**Action item**
Please repeat, exactly and without pictures, the lines of the entries below that run from the one containing "carabinieri e ambulanza a" through the one containing "strony tłumaczenia, gdzie".

**Dataset content**
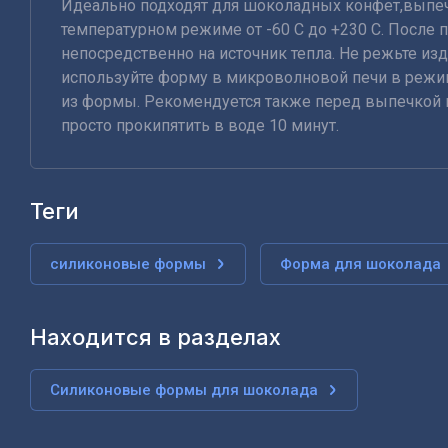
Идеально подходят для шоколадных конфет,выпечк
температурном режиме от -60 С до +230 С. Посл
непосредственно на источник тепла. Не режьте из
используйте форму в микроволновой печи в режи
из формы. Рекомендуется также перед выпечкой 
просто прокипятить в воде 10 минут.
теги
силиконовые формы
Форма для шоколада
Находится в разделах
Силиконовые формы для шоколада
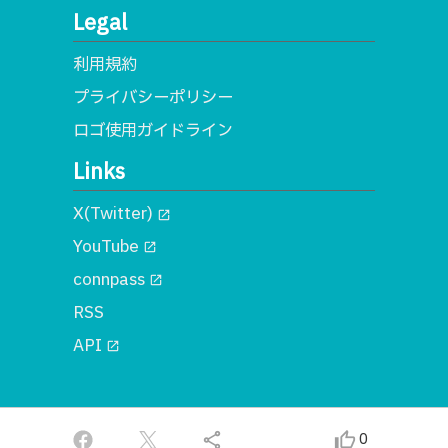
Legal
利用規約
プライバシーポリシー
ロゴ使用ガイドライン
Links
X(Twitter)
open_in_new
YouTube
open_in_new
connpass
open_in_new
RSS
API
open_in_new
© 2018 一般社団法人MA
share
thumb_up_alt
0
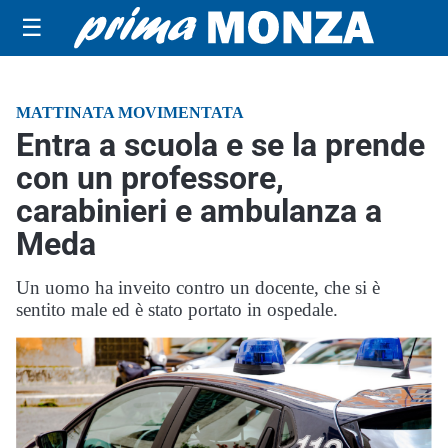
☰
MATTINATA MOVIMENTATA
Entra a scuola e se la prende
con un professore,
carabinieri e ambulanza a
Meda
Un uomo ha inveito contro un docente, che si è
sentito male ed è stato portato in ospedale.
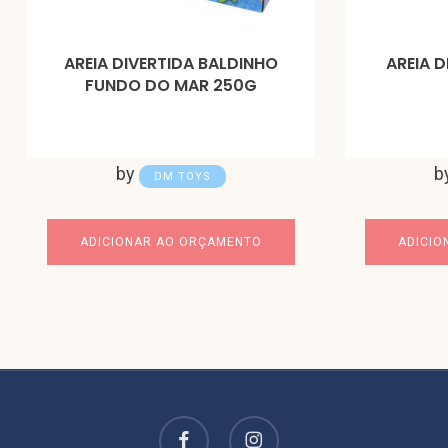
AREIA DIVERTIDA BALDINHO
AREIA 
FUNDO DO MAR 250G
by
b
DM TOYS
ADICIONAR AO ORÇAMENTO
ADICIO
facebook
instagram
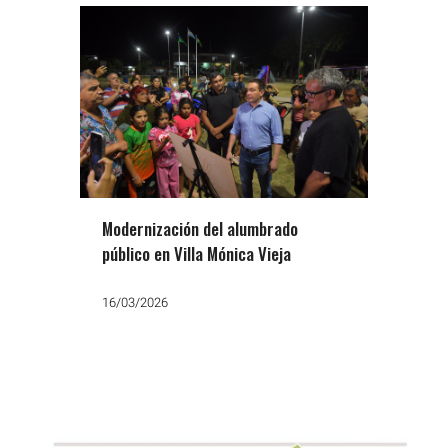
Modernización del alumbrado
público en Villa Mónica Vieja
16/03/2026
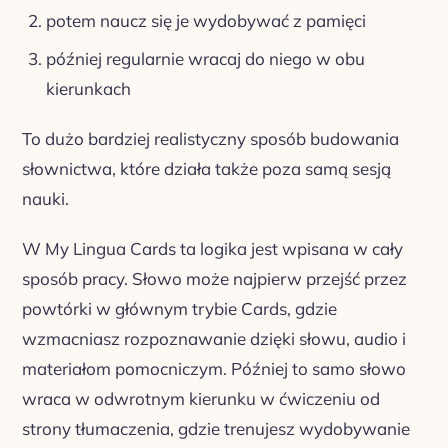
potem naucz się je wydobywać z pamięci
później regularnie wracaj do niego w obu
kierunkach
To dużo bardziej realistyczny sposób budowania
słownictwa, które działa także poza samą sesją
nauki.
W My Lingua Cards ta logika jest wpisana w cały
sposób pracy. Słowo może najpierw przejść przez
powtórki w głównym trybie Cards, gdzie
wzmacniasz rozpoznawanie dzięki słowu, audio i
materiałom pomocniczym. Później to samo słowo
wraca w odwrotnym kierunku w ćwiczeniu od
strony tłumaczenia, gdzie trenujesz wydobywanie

---

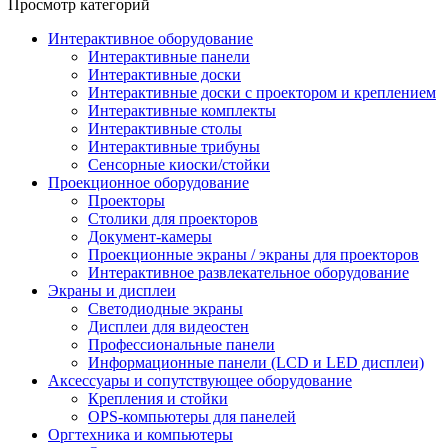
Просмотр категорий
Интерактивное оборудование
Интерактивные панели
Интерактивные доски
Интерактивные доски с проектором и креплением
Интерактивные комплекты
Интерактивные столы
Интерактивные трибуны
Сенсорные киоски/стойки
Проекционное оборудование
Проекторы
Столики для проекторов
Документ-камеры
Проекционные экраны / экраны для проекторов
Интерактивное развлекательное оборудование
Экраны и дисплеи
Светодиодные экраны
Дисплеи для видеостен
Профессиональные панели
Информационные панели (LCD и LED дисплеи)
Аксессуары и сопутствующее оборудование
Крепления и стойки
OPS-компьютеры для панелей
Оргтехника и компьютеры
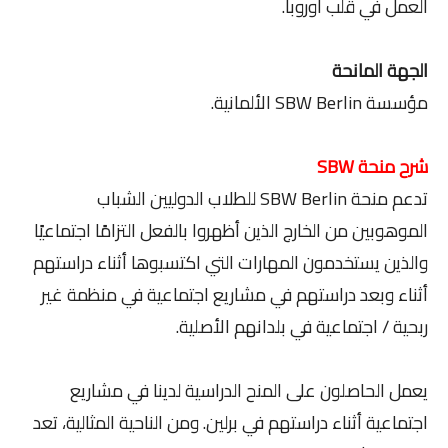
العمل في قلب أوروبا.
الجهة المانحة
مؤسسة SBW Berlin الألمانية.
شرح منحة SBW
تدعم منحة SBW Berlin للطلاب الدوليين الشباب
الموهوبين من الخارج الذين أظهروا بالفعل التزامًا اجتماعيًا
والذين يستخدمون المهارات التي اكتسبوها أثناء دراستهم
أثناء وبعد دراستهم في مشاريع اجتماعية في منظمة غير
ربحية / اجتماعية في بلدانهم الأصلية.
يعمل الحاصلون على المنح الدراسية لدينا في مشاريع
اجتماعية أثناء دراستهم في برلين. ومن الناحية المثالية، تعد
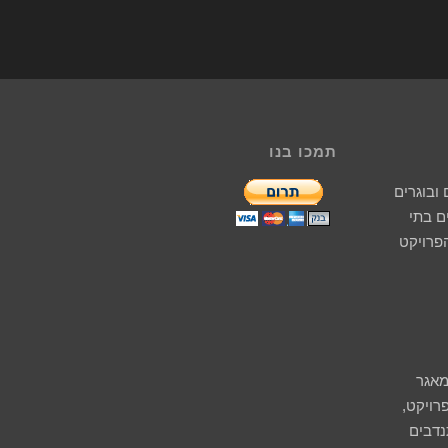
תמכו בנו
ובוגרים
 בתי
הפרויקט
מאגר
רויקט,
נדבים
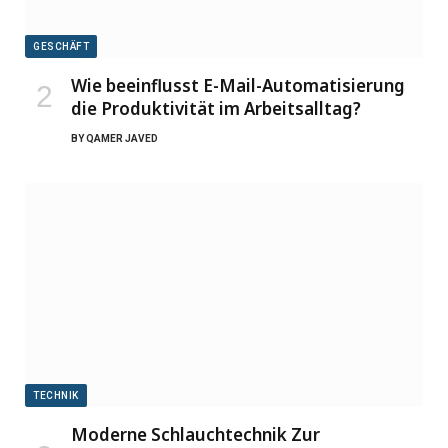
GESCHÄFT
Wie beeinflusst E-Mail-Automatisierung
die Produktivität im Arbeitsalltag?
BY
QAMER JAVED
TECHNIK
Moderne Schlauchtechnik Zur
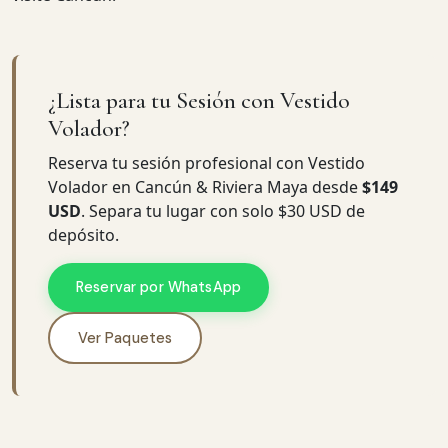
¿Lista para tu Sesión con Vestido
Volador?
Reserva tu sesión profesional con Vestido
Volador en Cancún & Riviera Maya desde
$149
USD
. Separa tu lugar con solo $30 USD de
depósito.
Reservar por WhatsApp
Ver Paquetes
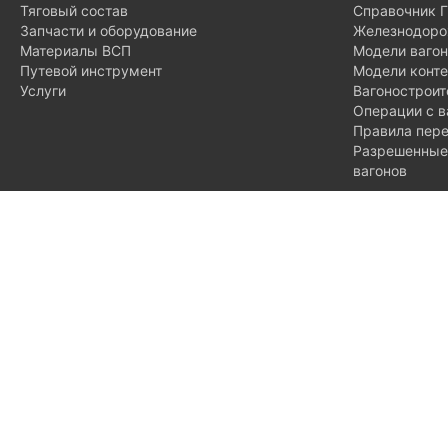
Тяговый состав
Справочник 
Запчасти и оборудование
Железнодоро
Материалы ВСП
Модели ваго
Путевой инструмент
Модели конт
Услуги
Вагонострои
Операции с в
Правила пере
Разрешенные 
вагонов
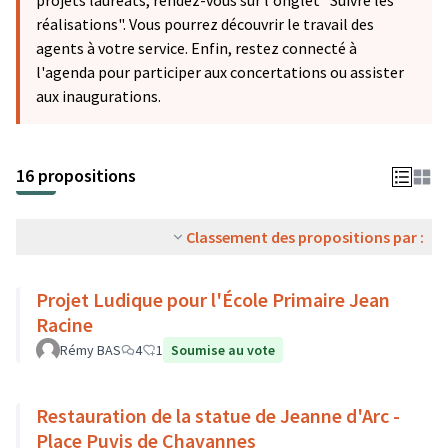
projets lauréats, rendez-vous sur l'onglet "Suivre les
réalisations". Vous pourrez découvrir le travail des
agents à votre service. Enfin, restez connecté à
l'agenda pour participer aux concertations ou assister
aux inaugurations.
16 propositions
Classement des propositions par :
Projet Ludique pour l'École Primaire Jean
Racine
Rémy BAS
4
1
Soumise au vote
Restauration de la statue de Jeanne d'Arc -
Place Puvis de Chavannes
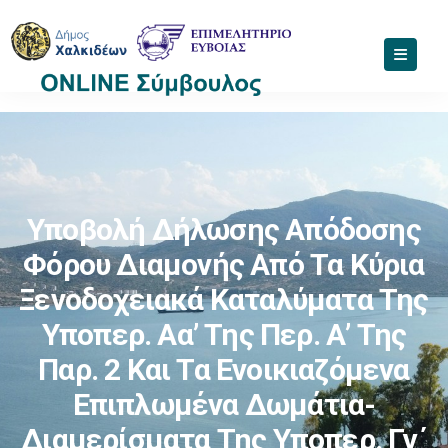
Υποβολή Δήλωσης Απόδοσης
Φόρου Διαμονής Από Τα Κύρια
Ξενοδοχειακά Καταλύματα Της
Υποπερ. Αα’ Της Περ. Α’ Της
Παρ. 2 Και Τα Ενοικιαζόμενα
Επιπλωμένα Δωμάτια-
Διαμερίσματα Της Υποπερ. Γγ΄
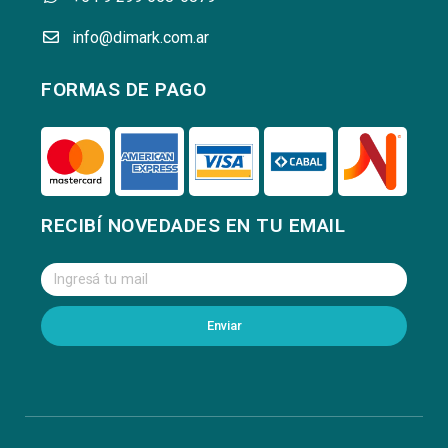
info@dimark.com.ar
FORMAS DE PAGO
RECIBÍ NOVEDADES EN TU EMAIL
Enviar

**Task solution**
carabinieri e ambulanza a
Meda
Un uomo ha inveito contro un docente, che si è
sentito male ed è stato portato in ospedale.
AREIA DIVERTIDA BALDINHO
AREIA 
FUNDO DO MAR 250G
by
b
DM TOYS
ADICIONAR AO ORÇAMENTO
ADICIO
facebook
instagram
Modernización del alumbrado
público en Villa Mónica Vieja
16/03/2026
potem naucz się je wydobywać z pamięci
później regularnie wracaj do niego w obu
kierunkach
To dużo bardziej realistyczny sposób budowania
słownictwa, które działa także poza samą sesją
nauki.
W My Lingua Cards ta logika jest wpisana w cały
sposób pracy. Słowo może najpierw przejść przez
powtórki w głównym trybie Cards, gdzie
wzmacniasz rozpoznawanie dzięki słowu, audio i
materiałom pomocniczym. Później to samo słowo
wraca w odwrotnym kierunku w ćwiczeniu od
strony tłumaczenia, gdzie trenujesz wydobywanie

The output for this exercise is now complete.